== Segment start ==

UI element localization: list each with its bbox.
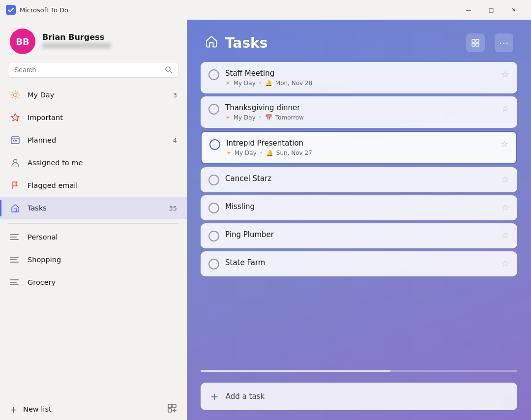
tasks-count: 35 xyxy=(169,205,177,212)
task-body-cancel-starz: Cancel Starz xyxy=(225,174,496,183)
assigned-label: Assigned to me xyxy=(28,159,170,167)
task-item-ping-plumber[interactable]: Ping Plumber ☆ xyxy=(201,223,517,248)
task-item-intrepid[interactable]: Intrepid Presentation ☀ My Day • 🔔 Sun, … xyxy=(201,131,517,164)
new-list-button[interactable]: + New list xyxy=(10,404,52,415)
search-icon xyxy=(165,66,173,74)
task-complete-circle-staff-meeting[interactable] xyxy=(208,69,219,80)
sun-meta-icon3: ☀ xyxy=(226,150,232,156)
important-label: Important xyxy=(28,114,170,121)
task-star-ping-plumber[interactable]: ☆ xyxy=(502,230,509,240)
list-icon-personal xyxy=(10,234,21,240)
sidebar-divider xyxy=(8,223,179,224)
task-star-state-farm[interactable]: ☆ xyxy=(502,258,509,269)
app-logo xyxy=(6,5,16,15)
sidebar-item-important[interactable]: Important xyxy=(0,106,187,129)
maximize-button[interactable]: □ xyxy=(480,2,502,18)
nav-list: My Day 3 Important xyxy=(0,82,187,221)
task-complete-circle-missling[interactable] xyxy=(208,203,219,213)
svg-rect-19 xyxy=(173,404,176,408)
search-input[interactable] xyxy=(14,66,161,74)
tasks-header: Tasks ··· xyxy=(187,20,531,62)
task-item-missling[interactable]: Missling ☆ xyxy=(201,195,517,220)
sidebar: BB Brian Burgess xyxy=(0,20,187,420)
task-complete-circle-cancel-starz[interactable] xyxy=(208,175,219,185)
scroll-thumb[interactable] xyxy=(201,370,390,372)
task-star-thanksgiving[interactable]: ☆ xyxy=(502,103,509,114)
user-profile[interactable]: BB Brian Burgess xyxy=(0,20,187,60)
new-list-alt-icon[interactable] xyxy=(167,403,177,415)
user-email-text xyxy=(42,43,111,49)
sun-meta-icon2: ☀ xyxy=(225,114,231,121)
sidebar-item-assigned[interactable]: Assigned to me xyxy=(0,151,187,174)
ellipsis-icon: ··· xyxy=(499,38,509,48)
sun-meta-icon: ☀ xyxy=(225,80,231,87)
more-options-button[interactable]: ··· xyxy=(495,33,513,52)
tasks-title: Tasks xyxy=(225,35,456,51)
sep3: • xyxy=(260,150,263,156)
task-item-thanksgiving[interactable]: Thanksgiving dinner ☀ My Day • 📅 Tomorro… xyxy=(201,96,517,128)
sidebar-item-planned[interactable]: Planned 4 xyxy=(0,129,187,151)
add-task-area: + Add a task xyxy=(187,376,531,420)
task-complete-circle-thanksgiving[interactable] xyxy=(208,104,219,115)
search-container xyxy=(0,60,187,82)
sidebar-item-tasks[interactable]: Tasks 35 xyxy=(0,197,187,219)
planned-label: Planned xyxy=(28,136,166,144)
shopping-label: Shopping xyxy=(28,256,61,264)
tasks-list: Staff Meeting ☀ My Day • 🔔 Mon, Nov 28 ☆… xyxy=(187,62,531,370)
task-body-missling: Missling xyxy=(225,202,496,211)
sidebar-item-my-day[interactable]: My Day 3 xyxy=(0,84,187,106)
bell-icon2: 🔔 xyxy=(266,150,273,156)
sidebar-item-grocery[interactable]: Grocery xyxy=(0,271,187,294)
app-title: Microsoft To Do xyxy=(20,6,457,14)
star-icon xyxy=(10,112,21,123)
sep2: • xyxy=(259,114,262,121)
sidebar-bottom: + New list xyxy=(0,398,187,420)
task-star-intrepid[interactable]: ☆ xyxy=(501,139,508,149)
calendar-icon: 📅 xyxy=(265,114,272,121)
list-icon-grocery xyxy=(10,279,21,285)
sidebar-item-personal[interactable]: Personal xyxy=(0,226,187,248)
task-complete-circle-intrepid[interactable] xyxy=(209,139,220,150)
list-icon-shopping xyxy=(10,257,21,263)
svg-rect-24 xyxy=(476,39,479,42)
tasks-header-home-icon xyxy=(205,34,218,51)
svg-rect-20 xyxy=(168,409,172,412)
task-complete-circle-state-farm[interactable] xyxy=(208,259,219,270)
search-box[interactable] xyxy=(8,62,179,78)
svg-point-3 xyxy=(14,93,17,97)
avatar: BB xyxy=(10,29,35,54)
sidebar-item-flagged[interactable]: Flagged email xyxy=(0,174,187,197)
svg-rect-25 xyxy=(472,43,475,46)
task-meta-intrepid: ☀ My Day • 🔔 Sun, Nov 27 xyxy=(226,150,495,156)
my-day-count: 3 xyxy=(173,91,177,99)
task-body-staff-meeting: Staff Meeting ☀ My Day • 🔔 Mon, Nov 28 xyxy=(225,69,496,87)
add-task-plus-icon: + xyxy=(210,390,219,402)
close-button[interactable]: ✕ xyxy=(502,2,525,18)
new-list-plus-icon: + xyxy=(10,404,17,415)
task-name-ping-plumber: Ping Plumber xyxy=(225,230,496,239)
add-task-button[interactable]: + Add a task xyxy=(201,383,517,410)
task-complete-circle-ping-plumber[interactable] xyxy=(208,231,219,241)
sidebar-item-shopping[interactable]: Shopping xyxy=(0,248,187,271)
task-item-staff-meeting[interactable]: Staff Meeting ☀ My Day • 🔔 Mon, Nov 28 ☆ xyxy=(201,62,517,93)
svg-point-16 xyxy=(14,159,17,163)
titlebar: Microsoft To Do — □ ✕ xyxy=(0,0,531,20)
sun-icon xyxy=(10,90,21,100)
task-body-state-farm: State Farm xyxy=(225,258,496,267)
task-name-state-farm: State Farm xyxy=(225,258,496,267)
task-item-cancel-starz[interactable]: Cancel Starz ☆ xyxy=(201,167,517,192)
svg-rect-23 xyxy=(472,39,475,42)
expand-view-button[interactable] xyxy=(466,33,485,52)
task-body-ping-plumber: Ping Plumber xyxy=(225,230,496,239)
minimize-button[interactable]: — xyxy=(457,2,480,18)
svg-line-2 xyxy=(170,71,172,73)
date-meta: Mon, Nov 28 xyxy=(275,80,312,87)
task-star-cancel-starz[interactable]: ☆ xyxy=(502,174,509,184)
my-day-meta: My Day xyxy=(234,80,256,87)
task-star-missling[interactable]: ☆ xyxy=(502,202,509,212)
task-body-intrepid: Intrepid Presentation ☀ My Day • 🔔 Sun, … xyxy=(226,139,495,156)
home-icon xyxy=(10,203,21,213)
task-item-state-farm[interactable]: State Farm ☆ xyxy=(201,251,517,276)
tomorrow-meta: Tomorrow xyxy=(275,114,304,121)
task-star-staff-meeting[interactable]: ☆ xyxy=(502,69,509,79)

== Segment end ==

◆ **ASSIGNMENT**
Scan the data above and copy every line with "header" in it.

◆ **FINISHED TASK**
tasks-header: Tasks ··· xyxy=(187,20,531,62)
tasks-header-home-icon xyxy=(205,34,218,51)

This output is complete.